(Stored items)
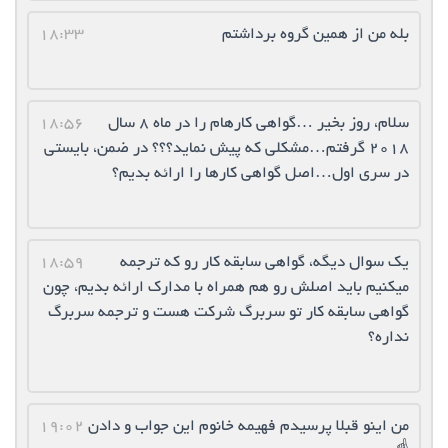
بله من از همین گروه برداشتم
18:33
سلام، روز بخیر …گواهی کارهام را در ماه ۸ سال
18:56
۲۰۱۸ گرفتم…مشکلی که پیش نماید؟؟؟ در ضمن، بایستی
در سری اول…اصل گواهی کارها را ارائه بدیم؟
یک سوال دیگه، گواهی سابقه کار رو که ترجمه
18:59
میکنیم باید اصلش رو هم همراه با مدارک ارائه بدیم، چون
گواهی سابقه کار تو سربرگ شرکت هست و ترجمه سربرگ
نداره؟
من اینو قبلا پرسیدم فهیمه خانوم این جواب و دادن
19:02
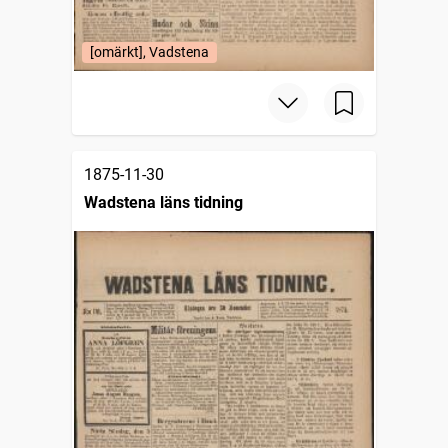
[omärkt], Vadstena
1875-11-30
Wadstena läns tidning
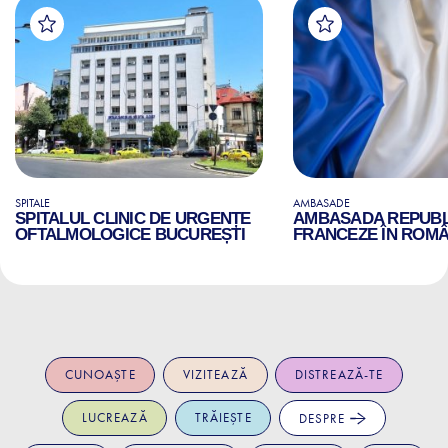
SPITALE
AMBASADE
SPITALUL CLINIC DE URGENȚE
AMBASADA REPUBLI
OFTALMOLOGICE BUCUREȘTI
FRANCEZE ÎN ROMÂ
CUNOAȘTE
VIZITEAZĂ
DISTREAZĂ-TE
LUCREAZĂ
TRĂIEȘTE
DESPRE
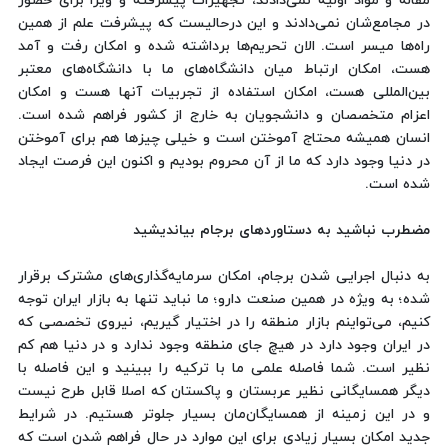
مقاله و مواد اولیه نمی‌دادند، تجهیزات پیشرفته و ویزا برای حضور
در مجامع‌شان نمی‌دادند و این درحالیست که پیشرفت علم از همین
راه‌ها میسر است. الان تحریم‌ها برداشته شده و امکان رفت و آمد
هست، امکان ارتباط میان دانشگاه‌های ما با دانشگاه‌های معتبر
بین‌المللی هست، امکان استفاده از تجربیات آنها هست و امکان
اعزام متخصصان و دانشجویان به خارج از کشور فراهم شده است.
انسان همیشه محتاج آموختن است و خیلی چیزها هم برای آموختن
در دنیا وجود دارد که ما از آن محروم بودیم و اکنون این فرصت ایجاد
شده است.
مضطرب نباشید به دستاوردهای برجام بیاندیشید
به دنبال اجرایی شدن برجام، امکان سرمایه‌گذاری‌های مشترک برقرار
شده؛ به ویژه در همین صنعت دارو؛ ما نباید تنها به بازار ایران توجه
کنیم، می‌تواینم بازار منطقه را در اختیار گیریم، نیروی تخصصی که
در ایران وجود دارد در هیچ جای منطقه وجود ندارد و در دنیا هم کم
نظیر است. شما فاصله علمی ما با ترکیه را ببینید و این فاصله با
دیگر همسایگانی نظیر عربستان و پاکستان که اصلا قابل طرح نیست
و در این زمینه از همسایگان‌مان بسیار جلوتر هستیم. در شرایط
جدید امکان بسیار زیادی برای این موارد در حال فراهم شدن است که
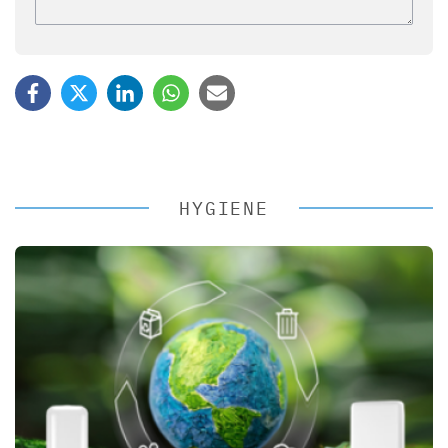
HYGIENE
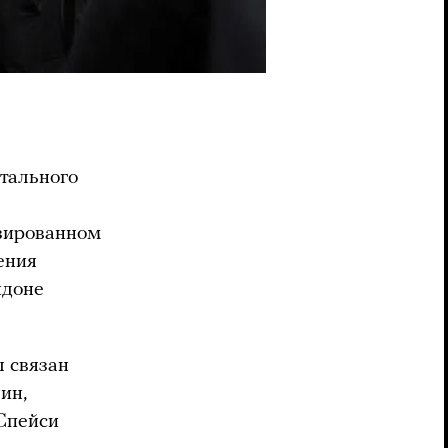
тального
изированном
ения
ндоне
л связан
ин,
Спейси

— Exercise brief —
Working from the data above, repeat exactly, and only, the lines that begin at the line containing "۲۰۱۸ گرفتم…مشکلی که" and stop after the line containing "در مجامع‌شان نمی‌دادند"; pictures are not copied.

— Answer space —
۲۰۱۸ گرفتم…مشکلی که پیش نماید؟؟؟ در ضمن، بایستی
در سری اول…اصل گواهی کارها را ارائه بدیم؟
یک سوال دیگه، گواهی سابقه کار رو که ترجمه
18:59
میکنیم باید اصلش رو هم همراه با مدارک ارائه بدیم، چون
گواهی سابقه کار تو سربرگ شرکت هست و ترجمه سربرگ
نداره؟
من اینو قبلا پرسیدم فهیمه خانوم این جواب و دادن
19:02
[omärkt], Vadstena
1875-11-30
Wadstena läns tidning
SPITALE
AMBASADE
SPITALUL CLINIC DE URGENȚE
AMBASADA REPUBLI
OFTALMOLOGICE BUCUREȘTI
FRANCEZE ÎN ROMÂ
CUNOAȘTE
VIZITEAZĂ
DISTREAZĂ-TE
LUCREAZĂ
TRĂIEȘTE
DESPRE
مقاله و مواد اولیه نمی‌دادند، تجهیزات پیشرفته و ویزا برای حضور
در مجامع‌شان نمی‌دادند و این درحالیست که پیشرفت علم از همین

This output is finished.